_Problem to solve_
A full, exact copy of the records below is the required answer.

Segment Start: Data shown

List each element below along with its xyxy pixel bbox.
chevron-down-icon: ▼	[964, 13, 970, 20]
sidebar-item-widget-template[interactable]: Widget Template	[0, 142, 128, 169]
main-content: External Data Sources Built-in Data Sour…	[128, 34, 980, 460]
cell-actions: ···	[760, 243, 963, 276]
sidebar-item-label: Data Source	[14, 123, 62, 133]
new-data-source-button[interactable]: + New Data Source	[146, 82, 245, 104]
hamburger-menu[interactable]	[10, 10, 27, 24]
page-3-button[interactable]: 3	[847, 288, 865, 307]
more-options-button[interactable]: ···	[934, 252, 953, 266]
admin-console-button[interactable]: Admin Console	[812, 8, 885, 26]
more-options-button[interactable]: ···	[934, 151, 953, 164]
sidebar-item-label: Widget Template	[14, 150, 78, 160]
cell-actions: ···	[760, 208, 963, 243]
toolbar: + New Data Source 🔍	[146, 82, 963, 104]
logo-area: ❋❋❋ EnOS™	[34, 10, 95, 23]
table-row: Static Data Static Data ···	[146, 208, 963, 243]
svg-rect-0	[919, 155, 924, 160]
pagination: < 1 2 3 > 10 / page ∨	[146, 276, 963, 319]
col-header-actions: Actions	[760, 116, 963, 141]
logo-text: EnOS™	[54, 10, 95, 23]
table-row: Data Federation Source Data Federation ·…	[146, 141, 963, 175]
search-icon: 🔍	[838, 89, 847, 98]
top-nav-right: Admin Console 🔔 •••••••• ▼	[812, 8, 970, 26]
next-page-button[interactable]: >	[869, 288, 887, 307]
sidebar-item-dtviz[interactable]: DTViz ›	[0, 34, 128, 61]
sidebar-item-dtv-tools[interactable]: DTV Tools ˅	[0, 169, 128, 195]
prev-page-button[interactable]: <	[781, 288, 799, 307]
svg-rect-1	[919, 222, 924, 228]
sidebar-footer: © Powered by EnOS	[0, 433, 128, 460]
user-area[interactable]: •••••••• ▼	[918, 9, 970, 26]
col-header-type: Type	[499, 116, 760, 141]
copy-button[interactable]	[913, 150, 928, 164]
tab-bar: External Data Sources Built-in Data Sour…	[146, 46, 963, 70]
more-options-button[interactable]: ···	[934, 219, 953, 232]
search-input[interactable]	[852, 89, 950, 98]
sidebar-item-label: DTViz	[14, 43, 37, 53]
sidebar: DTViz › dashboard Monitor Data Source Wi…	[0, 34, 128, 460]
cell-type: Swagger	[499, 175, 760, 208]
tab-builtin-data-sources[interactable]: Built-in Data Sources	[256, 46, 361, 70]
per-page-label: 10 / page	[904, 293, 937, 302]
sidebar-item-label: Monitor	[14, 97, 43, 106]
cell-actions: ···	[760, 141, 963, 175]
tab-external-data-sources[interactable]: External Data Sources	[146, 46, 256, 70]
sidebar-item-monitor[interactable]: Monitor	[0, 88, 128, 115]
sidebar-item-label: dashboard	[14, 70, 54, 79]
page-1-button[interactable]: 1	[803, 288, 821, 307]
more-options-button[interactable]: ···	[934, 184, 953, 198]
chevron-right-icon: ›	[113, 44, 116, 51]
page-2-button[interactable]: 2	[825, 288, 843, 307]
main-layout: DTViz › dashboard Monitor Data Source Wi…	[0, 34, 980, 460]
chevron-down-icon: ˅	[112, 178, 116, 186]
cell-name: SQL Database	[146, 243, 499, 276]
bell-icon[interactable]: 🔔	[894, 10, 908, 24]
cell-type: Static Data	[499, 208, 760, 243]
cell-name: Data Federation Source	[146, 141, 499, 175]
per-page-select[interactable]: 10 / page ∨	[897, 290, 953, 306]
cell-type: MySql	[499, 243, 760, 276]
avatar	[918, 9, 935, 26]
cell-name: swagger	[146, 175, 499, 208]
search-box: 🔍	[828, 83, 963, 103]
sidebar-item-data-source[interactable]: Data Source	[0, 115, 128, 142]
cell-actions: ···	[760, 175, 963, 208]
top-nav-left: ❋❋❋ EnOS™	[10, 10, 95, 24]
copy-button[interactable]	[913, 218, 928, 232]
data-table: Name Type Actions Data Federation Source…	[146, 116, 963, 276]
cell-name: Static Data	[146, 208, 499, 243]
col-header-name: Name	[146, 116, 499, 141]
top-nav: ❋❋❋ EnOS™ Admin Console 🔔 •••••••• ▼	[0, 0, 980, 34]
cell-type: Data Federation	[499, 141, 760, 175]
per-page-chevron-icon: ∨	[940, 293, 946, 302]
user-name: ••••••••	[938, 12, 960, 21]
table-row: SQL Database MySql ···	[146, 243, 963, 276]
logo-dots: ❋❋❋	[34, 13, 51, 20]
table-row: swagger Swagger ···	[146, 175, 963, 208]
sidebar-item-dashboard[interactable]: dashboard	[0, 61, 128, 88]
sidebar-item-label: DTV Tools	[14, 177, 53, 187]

Segment End: Data shown

_Answer_
List each element below along with its xyxy pixel bbox.
chevron-down-icon: ▼	[964, 13, 970, 20]
sidebar-item-widget-template[interactable]: Widget Template	[0, 142, 128, 169]
main-content: External Data Sources Built-in Data Sour…	[128, 34, 980, 460]
cell-actions: ···	[760, 243, 963, 276]
sidebar-item-label: Data Source	[14, 123, 62, 133]
new-data-source-button[interactable]: + New Data Source	[146, 82, 245, 104]
hamburger-menu[interactable]	[10, 10, 27, 24]
page-3-button[interactable]: 3	[847, 288, 865, 307]
more-options-button[interactable]: ···	[934, 252, 953, 266]
admin-console-button[interactable]: Admin Console	[812, 8, 885, 26]
more-options-button[interactable]: ···	[934, 151, 953, 164]
sidebar-item-label: Widget Template	[14, 150, 78, 160]
cell-actions: ···	[760, 208, 963, 243]
toolbar: + New Data Source 🔍	[146, 82, 963, 104]
logo-area: ❋❋❋ EnOS™	[34, 10, 95, 23]
table-row: Static Data Static Data ···	[146, 208, 963, 243]
svg-rect-0	[919, 155, 924, 160]
pagination: < 1 2 3 > 10 / page ∨	[146, 276, 963, 319]
col-header-actions: Actions	[760, 116, 963, 141]
logo-text: EnOS™	[54, 10, 95, 23]
table-row: Data Federation Source Data Federation ·…	[146, 141, 963, 175]
search-icon: 🔍	[838, 89, 847, 98]
top-nav-right: Admin Console 🔔 •••••••• ▼	[812, 8, 970, 26]
next-page-button[interactable]: >	[869, 288, 887, 307]
sidebar-item-dtviz[interactable]: DTViz ›	[0, 34, 128, 61]
sidebar-item-dtv-tools[interactable]: DTV Tools ˅	[0, 169, 128, 195]
prev-page-button[interactable]: <	[781, 288, 799, 307]
svg-rect-1	[919, 222, 924, 228]
sidebar-footer: © Powered by EnOS	[0, 433, 128, 460]
user-area[interactable]: •••••••• ▼	[918, 9, 970, 26]
col-header-type: Type	[499, 116, 760, 141]
copy-button[interactable]	[913, 150, 928, 164]
tab-bar: External Data Sources Built-in Data Sour…	[146, 46, 963, 70]
more-options-button[interactable]: ···	[934, 219, 953, 232]
search-input[interactable]	[852, 89, 950, 98]
sidebar-item-label: DTViz	[14, 43, 37, 53]
sidebar: DTViz › dashboard Monitor Data Source Wi…	[0, 34, 128, 460]
cell-type: Swagger	[499, 175, 760, 208]
tab-builtin-data-sources[interactable]: Built-in Data Sources	[256, 46, 361, 70]
per-page-label: 10 / page	[904, 293, 937, 302]
sidebar-item-label: Monitor	[14, 97, 43, 106]
cell-actions: ···	[760, 141, 963, 175]
tab-external-data-sources[interactable]: External Data Sources	[146, 46, 256, 70]
sidebar-item-monitor[interactable]: Monitor	[0, 88, 128, 115]
sidebar-item-label: dashboard	[14, 70, 54, 79]
page-1-button[interactable]: 1	[803, 288, 821, 307]
more-options-button[interactable]: ···	[934, 184, 953, 198]
chevron-right-icon: ›	[113, 44, 116, 51]
page-2-button[interactable]: 2	[825, 288, 843, 307]
main-layout: DTViz › dashboard Monitor Data Source Wi…	[0, 34, 980, 460]
chevron-down-icon: ˅	[112, 178, 116, 186]
cell-name: SQL Database	[146, 243, 499, 276]
bell-icon[interactable]: 🔔	[894, 10, 908, 24]
cell-type: Static Data	[499, 208, 760, 243]
cell-name: Data Federation Source	[146, 141, 499, 175]
per-page-select[interactable]: 10 / page ∨	[897, 290, 953, 306]
cell-type: MySql	[499, 243, 760, 276]
avatar	[918, 9, 935, 26]
cell-name: swagger	[146, 175, 499, 208]
search-box: 🔍	[828, 83, 963, 103]
sidebar-item-data-source[interactable]: Data Source	[0, 115, 128, 142]
cell-actions: ···	[760, 175, 963, 208]
top-nav-left: ❋❋❋ EnOS™	[10, 10, 95, 24]
copy-button[interactable]	[913, 218, 928, 232]
data-table: Name Type Actions Data Federation Source…	[146, 116, 963, 276]
cell-name: Static Data	[146, 208, 499, 243]
col-header-name: Name	[146, 116, 499, 141]
top-nav: ❋❋❋ EnOS™ Admin Console 🔔 •••••••• ▼	[0, 0, 980, 34]
cell-type: Data Federation	[499, 141, 760, 175]
per-page-chevron-icon: ∨	[940, 293, 946, 302]
user-name: ••••••••	[938, 12, 960, 21]
table-row: SQL Database MySql ···	[146, 243, 963, 276]
logo-dots: ❋❋❋	[34, 13, 51, 20]
table-row: swagger Swagger ···	[146, 175, 963, 208]
sidebar-item-dashboard[interactable]: dashboard	[0, 61, 128, 88]
sidebar-item-label: DTV Tools	[14, 177, 53, 187]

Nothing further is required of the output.